皇帝 | ナノ
先ほど一瞬感じたナンバーズの気配。追っていったらその場所には既に人が居なかった。今回は逃してしまったようだと渋々巡回を続ける。
すると、再び気配が現れた。今度は先ほどよりはっきりとした邪気を感じる。オービタルのハンドルを切り気配の中心へ急いだ。



こんな時間に・・・女が走っている。ナンバーズ所持者に追われているのかと思い近づいてみれば、見覚えのある顔だった。この女、エンペラーの・・・。

「おい」
「・・・ッ!あ、か、カイト・・・さん?」
「こんな時間に何をやってる。」
「・・・カイトさんには関係ないです・・・。」
「お前も懲りない女だな。関係ないわけ無いだろうが、お前にもし何かあればエンペラーが・・・」「エンペラーさんだって関係ないです!」
「・・・は・・・?」
「ほっといて下さい!」
「おい、ちょっと待て何があった。」
「いい加減にして!」

どう考えても様子がおかしい。嫌な予感がして伸ばした腕を振り払われた。その時に一瞬見えた手の甲には確かに39の文字があった。
こいつ、ナンバーズに憑かれている。しかも、39だと・・・!
あの時エンペラーの渡したあの箱だ、あれ以外ありえない。まさかとは思ったがあの野郎本当にナンバーズを、しかも、よりにもよってホープを渡したのか!?



「分かった、俺とデュエルをしろ。お前が勝ったらそのまま何処へなりとも消えれば良い。ただし、俺が勝ったらちゃんと話を聞かせてもらうからな。」
「・・・良いですよ。今の私には負けないカードがありますから・・・。」

やはりナンバーズにとり憑かれている。目が虚ろで、思考能力が普通じゃない。しかし俺もとんだおせっかいになってしまったな。この女は人に世話を焼かせる天才なんだろう。

デュエルモードにフォトンチェンジをし、念のためオービタルに時間を遅らせデュエルを開始した。





「銀河眼にそんな攻撃は通用しない!銀河眼はバトルをする時、互いのモンスターを除外する事ができる!」
「うそ・・・そんなカードがあるなんて聞いてない!ナンバーズが最強なんじゃなかったの!?」
「最強のカードなんて何処にも無い。何かに強い効果があれば、必ず何処かに弱点はある。」

俺がナンバーズを持っていた事にも動揺していたようだが、銀河眼の出現によってそれはもっと大きなものになった。

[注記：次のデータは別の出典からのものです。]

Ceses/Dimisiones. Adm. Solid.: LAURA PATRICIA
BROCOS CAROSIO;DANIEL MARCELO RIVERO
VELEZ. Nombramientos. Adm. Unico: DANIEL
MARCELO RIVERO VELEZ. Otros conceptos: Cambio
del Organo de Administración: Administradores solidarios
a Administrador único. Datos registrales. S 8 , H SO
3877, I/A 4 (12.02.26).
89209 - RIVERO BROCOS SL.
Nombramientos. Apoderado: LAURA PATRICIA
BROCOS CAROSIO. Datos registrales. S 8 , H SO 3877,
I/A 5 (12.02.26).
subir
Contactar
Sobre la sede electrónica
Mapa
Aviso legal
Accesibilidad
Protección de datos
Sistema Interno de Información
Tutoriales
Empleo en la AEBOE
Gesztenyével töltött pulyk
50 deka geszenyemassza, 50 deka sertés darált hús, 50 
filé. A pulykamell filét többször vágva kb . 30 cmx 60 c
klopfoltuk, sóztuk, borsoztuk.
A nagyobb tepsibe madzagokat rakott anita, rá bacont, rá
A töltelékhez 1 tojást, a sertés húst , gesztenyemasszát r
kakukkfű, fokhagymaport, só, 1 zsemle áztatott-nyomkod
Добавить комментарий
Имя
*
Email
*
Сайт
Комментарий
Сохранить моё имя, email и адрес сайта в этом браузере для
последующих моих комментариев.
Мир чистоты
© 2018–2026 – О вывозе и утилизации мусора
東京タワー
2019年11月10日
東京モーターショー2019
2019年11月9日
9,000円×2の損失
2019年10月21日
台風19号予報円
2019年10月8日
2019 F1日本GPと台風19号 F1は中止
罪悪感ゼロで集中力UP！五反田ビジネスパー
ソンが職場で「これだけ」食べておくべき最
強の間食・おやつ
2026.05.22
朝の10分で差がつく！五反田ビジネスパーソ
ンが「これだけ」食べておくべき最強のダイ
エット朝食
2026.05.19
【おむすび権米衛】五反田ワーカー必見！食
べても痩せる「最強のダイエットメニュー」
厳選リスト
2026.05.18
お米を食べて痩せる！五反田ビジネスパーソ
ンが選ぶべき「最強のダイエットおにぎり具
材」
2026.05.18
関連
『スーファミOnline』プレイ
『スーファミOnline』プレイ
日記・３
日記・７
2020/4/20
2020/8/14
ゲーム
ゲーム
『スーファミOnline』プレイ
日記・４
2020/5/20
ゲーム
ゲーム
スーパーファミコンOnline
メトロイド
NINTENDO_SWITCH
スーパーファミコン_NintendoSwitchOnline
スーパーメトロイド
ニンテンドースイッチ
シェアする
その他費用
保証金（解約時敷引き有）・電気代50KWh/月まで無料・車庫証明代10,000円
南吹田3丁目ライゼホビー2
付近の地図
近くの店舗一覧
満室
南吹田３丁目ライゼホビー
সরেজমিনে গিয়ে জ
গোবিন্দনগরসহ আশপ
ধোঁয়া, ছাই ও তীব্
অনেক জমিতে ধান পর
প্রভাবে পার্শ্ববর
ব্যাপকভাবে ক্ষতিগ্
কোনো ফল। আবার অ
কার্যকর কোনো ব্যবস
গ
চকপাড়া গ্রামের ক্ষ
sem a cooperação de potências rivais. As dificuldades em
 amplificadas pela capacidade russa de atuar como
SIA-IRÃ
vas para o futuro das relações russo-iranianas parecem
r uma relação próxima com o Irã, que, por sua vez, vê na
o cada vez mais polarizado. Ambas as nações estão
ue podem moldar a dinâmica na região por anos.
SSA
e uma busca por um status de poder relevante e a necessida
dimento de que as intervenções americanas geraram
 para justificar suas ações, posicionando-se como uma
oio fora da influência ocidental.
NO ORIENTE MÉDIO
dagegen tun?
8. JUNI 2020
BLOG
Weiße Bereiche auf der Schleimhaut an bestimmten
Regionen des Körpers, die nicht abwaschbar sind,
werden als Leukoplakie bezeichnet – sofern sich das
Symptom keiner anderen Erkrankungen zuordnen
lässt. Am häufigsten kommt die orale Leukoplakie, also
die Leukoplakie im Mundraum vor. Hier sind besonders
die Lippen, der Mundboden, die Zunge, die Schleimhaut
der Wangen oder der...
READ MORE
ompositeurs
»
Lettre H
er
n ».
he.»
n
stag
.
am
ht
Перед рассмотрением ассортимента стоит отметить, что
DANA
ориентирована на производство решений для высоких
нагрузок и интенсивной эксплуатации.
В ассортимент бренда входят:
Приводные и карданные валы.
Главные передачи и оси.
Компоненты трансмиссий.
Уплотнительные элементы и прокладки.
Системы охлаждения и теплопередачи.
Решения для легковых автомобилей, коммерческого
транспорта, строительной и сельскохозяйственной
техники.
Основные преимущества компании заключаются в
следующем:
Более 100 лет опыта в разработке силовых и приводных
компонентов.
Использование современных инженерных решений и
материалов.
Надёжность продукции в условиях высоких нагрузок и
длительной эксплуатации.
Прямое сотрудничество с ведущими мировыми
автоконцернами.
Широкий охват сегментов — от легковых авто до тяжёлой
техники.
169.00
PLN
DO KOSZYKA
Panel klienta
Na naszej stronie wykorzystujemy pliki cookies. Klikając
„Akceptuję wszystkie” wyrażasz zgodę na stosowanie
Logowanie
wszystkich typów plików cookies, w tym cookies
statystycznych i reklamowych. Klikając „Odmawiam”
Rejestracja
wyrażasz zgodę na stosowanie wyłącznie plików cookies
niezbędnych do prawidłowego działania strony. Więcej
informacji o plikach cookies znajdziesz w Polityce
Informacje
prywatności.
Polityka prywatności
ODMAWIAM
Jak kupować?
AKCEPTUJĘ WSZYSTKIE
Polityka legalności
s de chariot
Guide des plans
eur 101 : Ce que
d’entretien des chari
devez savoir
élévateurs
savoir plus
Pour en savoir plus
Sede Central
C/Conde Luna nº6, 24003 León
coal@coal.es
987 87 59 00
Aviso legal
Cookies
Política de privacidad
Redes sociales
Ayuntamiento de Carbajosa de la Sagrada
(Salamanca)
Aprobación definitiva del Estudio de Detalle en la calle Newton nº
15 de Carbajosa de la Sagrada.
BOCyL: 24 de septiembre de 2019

「バトルフェイズの終わりに、除外された銀河眼とモンスターはフィールドに戻って来る。更に、除外したモンスターがモンスター・エクシーズだった場合、そのオーバーレイ・ユニットを全て吸収し、ユニット一つにつき攻撃力を500ポイントアップさせる!」



デュエルは何の危なげも無く俺の勝利で終わった。てっきり逃げ惑うかと思いデュエルアンカーも使う気ではいたが、あいつは意外と大人しかった。
デュエルには勝った。こいつはナンバーズを持っている。つまり、回収することができる。だが、俺のこの腕では魂ごと抜き取ってしまう。
エンペラーと何があったか知らないが、ここでこいつを廃人にする事は、協力を了承した事への裏切りになる。しかも、その後の俺もただじゃ済まないだろうな。

右手から視線を外し、デュエルモードを解いた。騒ぐオービタルを黙らせバイクに変形させる。


「その便利ロボ・・・初めて見ましたけど・・・」
「こいつの事はいい。いつまでも此処にいたいわけじゃないだろう。場所を移すぞ。オービタル、こいつの分もメットを出せ。」
「カイト様・・・」
「出せ。」
「カッ、カシコマリッ!」
「ほら、お前も後ろに乗れ。」


バイクに乗った事が無いんだろう、戸惑いながら足をかけるこいつを手伝って腰に腕をまわさせオービタルを走らせた。風圧に耐えるため思いっきりしがみつかれた所で、ふと現状をエンペラーに見られたらと考え血の気が引いた。
エンペラーに連絡を入れればすぐ引き渡してやる事はできるだろうが、始めに皇帝の名を出した時のこいつの顔が俺にそれをさせなかった。俺もこいつを甘やかしているんだろうか。